De acordo com o Governo do Estado do Rio Grande do Sul, mais de mil escolas foram fechadas e tiveram as atividades interrompidas pelas fortes enchentes que atingiram o estado no mês de maio. Por mais de duas semanas, regiões inteiras ficaram submersas e, mesmo com as águas baixando lentamente, ainda é difícil enxergar uma perspectiva de retorno à rotina.

Nesse cenário, mesmo diante de prioridades emergenciais, faz-se necessário também pensar em adaptações curriculares para que as milhares de crianças e de adolescentes afetadas tenham capacidade de acompanhar as atividades quando voltarem para as salas de aula, tanto do aspecto cognitivo quanto socioemocional.

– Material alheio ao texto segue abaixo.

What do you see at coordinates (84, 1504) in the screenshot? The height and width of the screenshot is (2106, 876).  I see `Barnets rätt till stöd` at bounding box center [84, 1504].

Segundo o Fundo das Nações Unidas para a Infância (Unicef), pensar a educação em situações de emergência “garante dignidade e sustenta a vida, oferecendo espaços seguros para aprendizagem”, onde é possível reconhecer e apoiar as crianças e adolescentes que necessitam de assistência e oferecer a elas locais seguros para seu desenvolvimento.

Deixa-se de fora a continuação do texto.